Avec Positions, Ariana Grande conclut un triptyque dans lequel elle s’est employée à mettre en harmonie des réflexions introspectives dans des ambiances lascives qui, progressivement, ont laissé de moins en moins de place à l’imagination.
Les albums Sweetener (2018) et thank u, next (2019) étaient deux faces d’une même pièce : le premier, marqué par l’attentat de la Manchester Arena et sa rupture avec Mac Miller, jouait en contradiction – un acte de résilience – avec son climat euphorique. Dans le suivant, écrit et enregistré dans l’immédiat après de la mort du rappeur, on entendait une Ariana Grande confidentielle mais jamais interdite, explorant principalement le thème du deuil tout en faisant valoir l’estime et le respect de soi-même comme credo féministe essentiel, dans des tubes planétaires indiscutables (7 Rings, Thank U, Next et Break Up with Your Girlfriend, I’m Bored).
Les drames de sa vie privée ont engendré des démons qu’elle exorcise dans la musique et elle prouve dans Positions qu’elle en a fini – du moins pour l’instant – avec les traumas. C’est un chapitre qui se clôt à la douce lueur d’une lumière tamisée pour mieux y opposer le dévergondage assumé d’un confinement consacré à une intense activité sexuelle. Le sexe comme thérapie ? C’est un début de réponse que confirme la pochette, un gros plan du visage de la chanteuse à l’endroit, tandis que ses deux précédents opus, largement plus tourmentés, la représentaient à l’envers, comme si son travail d’introspection lui avait remis les idées en place ou, littéralement, la tête sur les épaules. Cela dit, elle se targue d’être une spécialiste de la tête en bas, quoique dans d’autres circonstances, sur le très pop 34+35 (le compte est bon), qui explicite l’une des nombreuses «positions» auxquelles elle aime s’adonner.

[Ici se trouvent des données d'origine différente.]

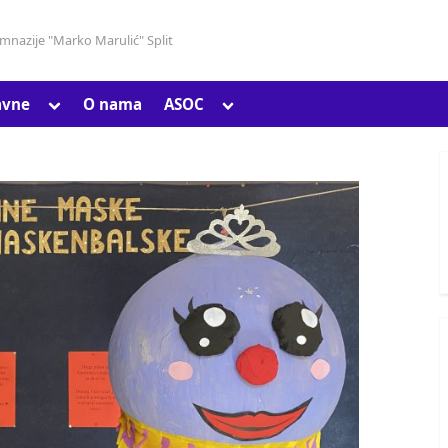
gimnazije "Marko Marulić" Split
Toggle
Toggle
avne
O nama
ASOC
Toggle
sub-
sub-
sub-
menu
menu
menu
Toggle
sub-
menu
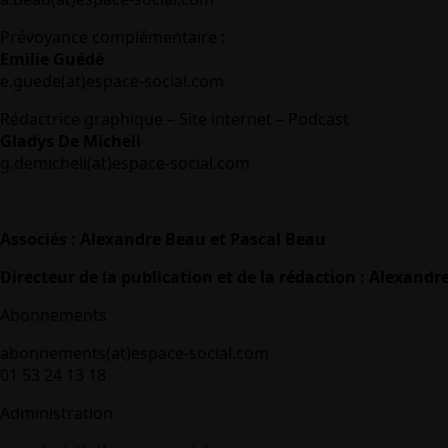
Prévoyance complémentaire :
Emilie Guédé
e.guede(at)espace-social.com
Rédactrice graphique – Site internet – Podcast
Gladys De Micheli
g.demicheli(at)espace-social.com
Associés : Alexandre Beau et Pascal Beau
Directeur de la publication et de la rédaction : Alexandr
Abonnements
abonnements(at)espace-social.com
01 53 24 13 18
Administration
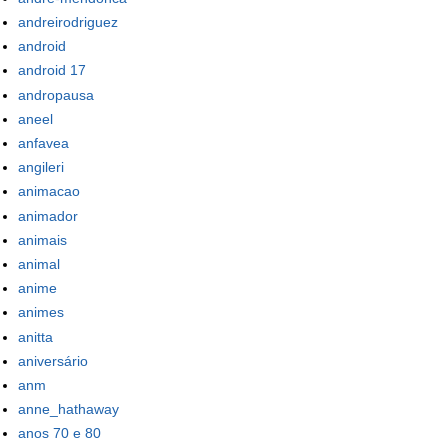
andreirodriguez
android
android 17
andropausa
aneel
anfavea
angileri
animacao
animador
animais
animal
anime
animes
anitta
aniversário
anm
anne_hathaway
anos 70 e 80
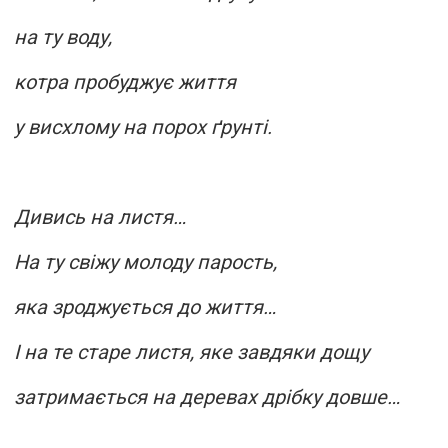
на ту воду,
котра пробуджує життя
у висхлому на порох ґрунті.
Дивись на листя…
На ту свіжу молоду парость,
яка зроджується до життя…
І на те старе листя, яке завдяки дощу
затримається на деревах дрібку довше…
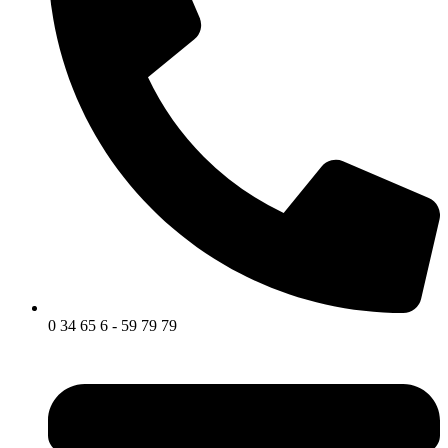
0 34 65 6 - 59 79 79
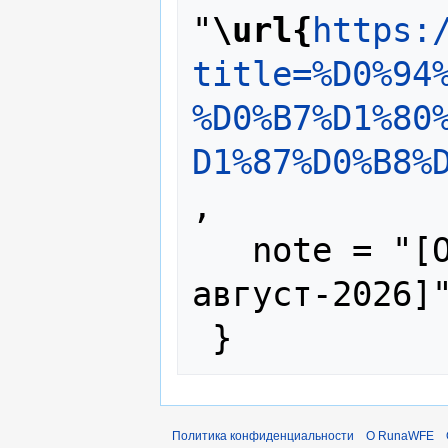
"
\url{
https:
title=%D0%94
%D0%B7%D1%80
D1%87%D0%B8%
,

   note = "[Online; accessed 7-
август-2026]"
Политика конфиденциальности
О RunaWFE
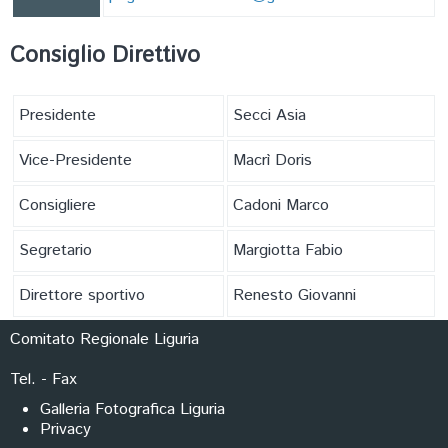
FORMAZIONE
Consiglio Direttivo
Presidente
Secci Asia
Vice-Presidente
Macrì Doris
Consigliere
Cadoni Marco
Segretario
Margiotta Fabio
Direttore sportivo
Renesto Giovanni
Comitato Regionale Liguria
Tel. - Fax
Galleria Fotografica Liguria
Privacy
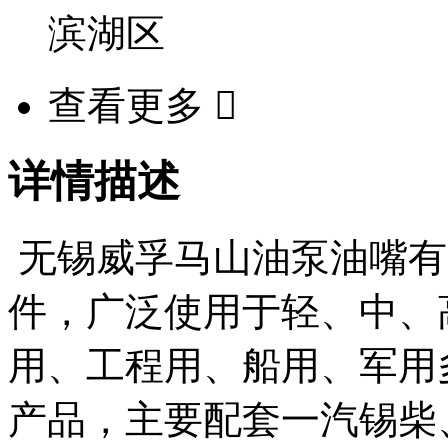
滨湖区
查看更多

详情描述
无锡威孚马山油泵油嘴有
件，广泛使用于轻、中、
用、工程用、船用、军用多
产品，主要配套一汽锡柴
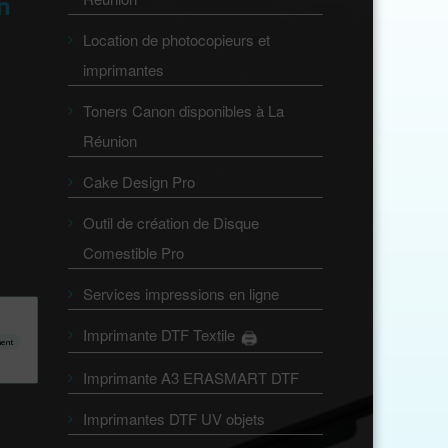
on
Location de photocopieurs et
imprimantes
Toners Canon disponibles à La
Réunion
Cake Design Pro
Outil de création de Disque
Comestible Pro
Services impressions en ligne
Imprimante DTF Textile
🖨️
👕
ment
Imprimante A3 ERASMART DTF
Imprimantes DTF UV objets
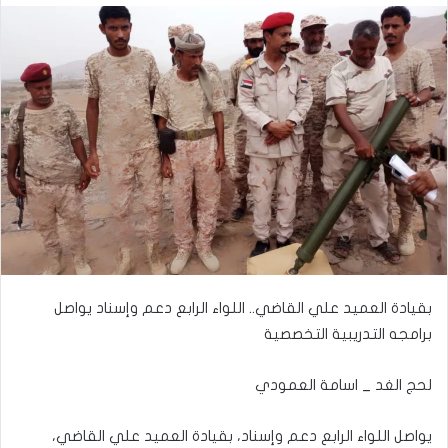
بقيادة العميد علي القاضي.. اللواء الرابع دعم وإسناد يواصل
برامجه التدريبية التخصصية
لحج الغد _ اسامة العمودي
يواصل اللواء الرابع دعم وإسناد، بقيادة العميد علي القاضي،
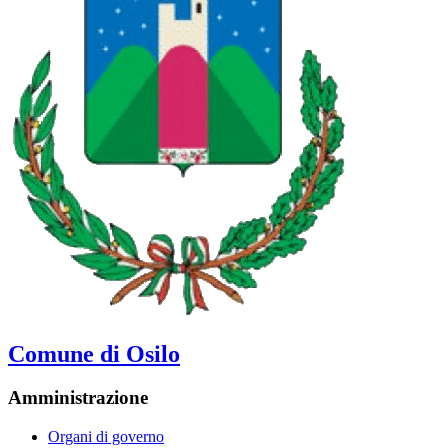
Comune di Osilo
Amministrazione
Organi di governo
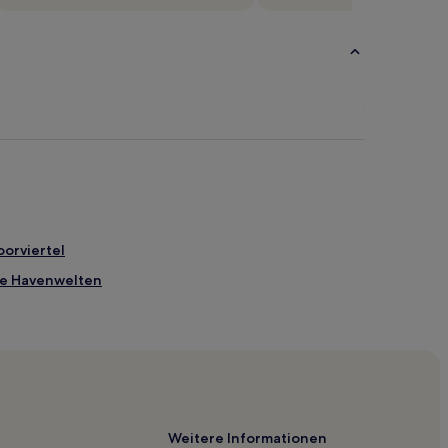
orviertel
he Havenwelten
Weitere Informationen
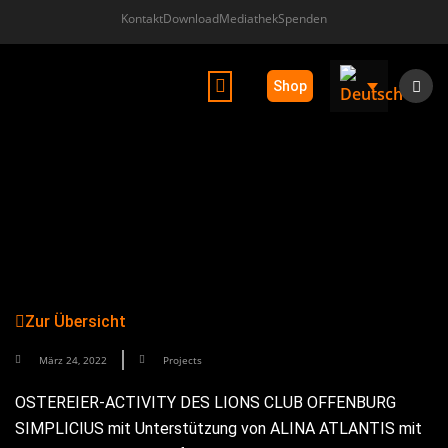
Kontakt
Download
Mediathek
Spenden
Shop
ALINA ATLANTIS ®
Zur Übersicht
März 24, 2022
Projects
OSTEREIER-ACTIVITY DES LIONS CLUB OFFENBURG
SIMPLICIUS mit Unterstützung von ALINA ATLANTIS mit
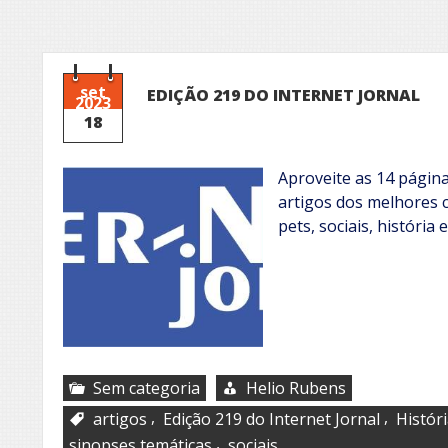
set
EDIÇÃO 219 DO INTERNET JORNAL
2023
18
Aproveite as 14 págin
artigos dos melhores c
pets, sociais, história
Sem categoria
Helio Rubens
,
,
artigos
Edição 219 do Internet Jornal
Histór
,
sinopses temáticas
sociais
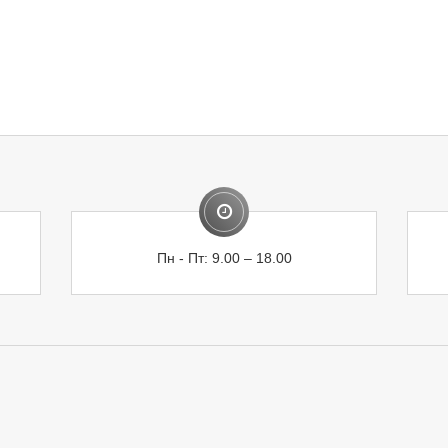
Пн - Пт: 9.00 – 18.00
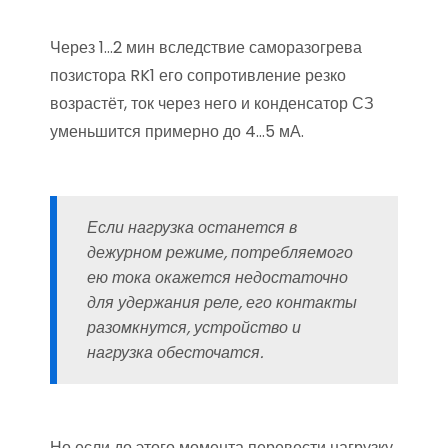
Через 1…2 мин вследствие саморазогрева
позистора RK1 его сопротивление резко
возрастёт, ток через него и конденсатор СЗ
уменьшится примерно до 4…5 мА.
Если нагрузка останется в
дежурном режиме, потребляемого
ею тока окажется недостаточно
для удержания реле, его контакты
разомкнутся, устройство и
нагрузка обесточатся.
Но если до этого момента перевести нагрузку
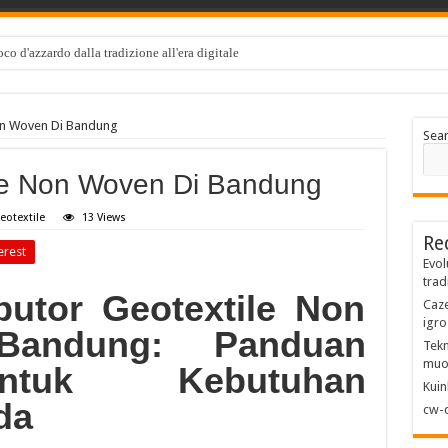
co d'azzardo dalla tradizione all'era digitale
Non Woven Di Bandung
Sea
tile Non Woven Di Bandung
eotextile
13 Views
Re
erest
Evol
trad
ibutor Geotextile Non
Caze
igro
andung: Panduan
Tekn
muo
ntuk Kebutuhan
Kuin
da
cw-c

Pour schématiser, ce nouvel album marque la dernière étape de la transformation de «Cinderella» (ainsi que l’a immortalisée Mac Miller dans une chanson) en Barbarella, guerrière de l’espace aux courts tissus et symbole de l’érotisme débridé. La thématique du sexe règne sur Positions, sans complexes, dans tous les sens : Ariana Grande accepte de faire «des trucs qu’habituellement» elle «ne fait pas» (positions), révèle son côté sale (nasty) ou encore explore l’osmose sexuelle entre elle et son partenaire (Love Language, My Hair). L’acte, elle le décrit excitée, le raconte sérieusement mais le regarde aussi avec l’œil rieur, glissant ici et là une blague occasionnelle qui lui permet, dans ce sixième album, de se moquer (enfin) ouvertement de son image, la meilleure réponse à ceux qui ont considéré l’ex-ado star comme une idole aseptisée de la génération Z, en démontrant que l’on peut se revendiquer comme la digne descendante de Judy Garland et Julie Andrews sans bouder le plaisir de taper les mots-clés les plus crus dans la barre de recherche Pornhub.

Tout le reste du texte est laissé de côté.